Records to process.
+++
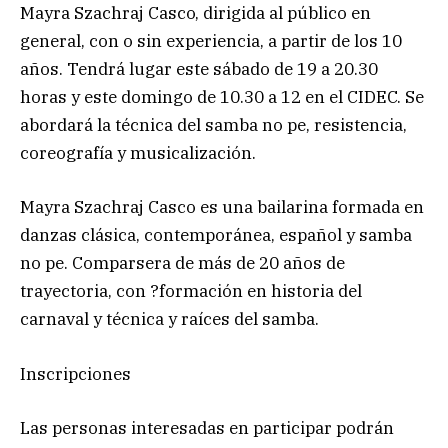
Mayra Szachraj Casco, dirigida al público en
general, con o sin experiencia, a partir de los 10
años. Tendrá lugar este sábado de 19 a 20.30
horas y este domingo de 10.30 a 12 en el CIDEC. Se
abordará la técnica del samba no pe, resistencia,
coreografía y musicalización.
Mayra Szachraj Casco es una bailarina formada en
danzas clásica, contemporánea, español y samba
no pe. Comparsera de más de 20 años de
trayectoria, con ?formación en historia del
carnaval y técnica y raíces del samba.
Inscripciones
Las personas interesadas en participar podrán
+++
Required work.
Keeping the pictures out, print the entries above exactly as written.

Completed task.
Mayra Szachraj Casco, dirigida al público en
general, con o sin experiencia, a partir de los 10
años. Tendrá lugar este sábado de 19 a 20.30
horas y este domingo de 10.30 a 12 en el CIDEC. Se
abordará la técnica del samba no pe, resistencia,
coreografía y musicalización.
Mayra Szachraj Casco es una bailarina formada en
danzas clásica, contemporánea, español y samba
no pe. Comparsera de más de 20 años de
trayectoria, con ?formación en historia del
carnaval y técnica y raíces del samba.
Inscripciones
Las personas interesadas en participar podrán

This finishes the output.